Topology of a covert mesh network that connects air-gapped computers to the Internet.

Hanspach and Goetz

Computer scientists have proposed a malware prototype that uses inaudible audio signals to communicate, a capability that allows the malware to covertly transmit keystrokes and other sensitive data even when infected machines have no network connection.
The proof-of-concept software—or malicious trojans that adopt the same high-frequency communication methods—could prove especially adept in penetrating highly sensitive environments that routinely place an “air gap” between computers and the outside world. Using nothing more than the built-in microphones and speakers of standard computers, the researchers were able to transmit passwords and other small amounts of data from distances of almost 65 feet.

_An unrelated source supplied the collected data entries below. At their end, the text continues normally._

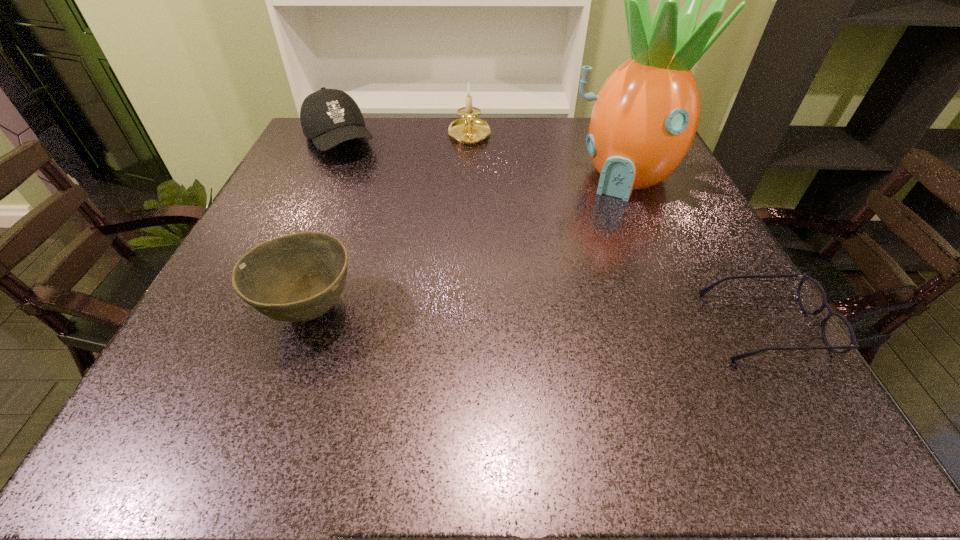 The image size is (960, 540). I want to click on bowl at the left edge, so click(x=297, y=277).

Find the location of a particular element. This screenshot has height=540, width=960. baseball cap present at the left edge is located at coordinates (329, 117).

The width and height of the screenshot is (960, 540). I want to click on spectacles positioned at the right edge, so click(x=838, y=334).

Identify the location of pineapple at the right edge. This screenshot has height=540, width=960. (645, 117).

Find the location of a particular element. object at the far left corner is located at coordinates (329, 117).

Locate an element on the screen. This screenshot has height=540, width=960. object present at the near left corner is located at coordinates (297, 277).

Where is `object present at the far right corner`? This screenshot has height=540, width=960. object present at the far right corner is located at coordinates pos(645,117).

Image resolution: width=960 pixels, height=540 pixels. Find the location of `object that is at the near right corner`. object that is at the near right corner is located at coordinates (838, 334).

The image size is (960, 540). In order to click on vacant space at the far edge of the desktop in this screenshot , I will do `click(584, 145)`.

In the image, there is a desktop. Identify the location of vacant area at the near edge. This screenshot has height=540, width=960. (323, 373). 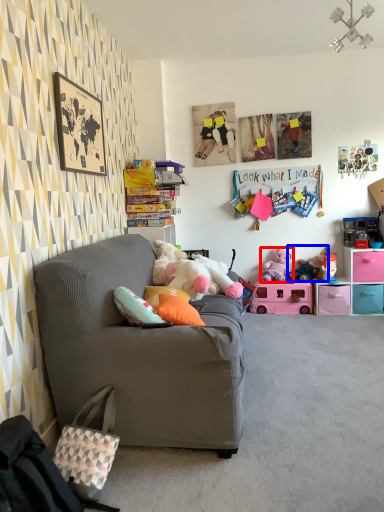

The software can transfer data at much greater distances by employing an acoustical mesh network made up of attacker-controlled devices that repeat the audio signals.
The researchers, from Germany’s Fraunhofer Institute for Communication, Information Processing, and Ergonomics, recently disclosed their findings in a paper published in the Journal of Communications. It came a few weeks after a security researcher said his computers were infected with a mysterious piece of malware that used high-frequency transmissions to jump air gaps.

The new research neither confirms nor disproves Dragos Ruiu’s claims of the so-called badBIOS infections, but it does show that high-frequency networking is easily within the grasp of today’s malware.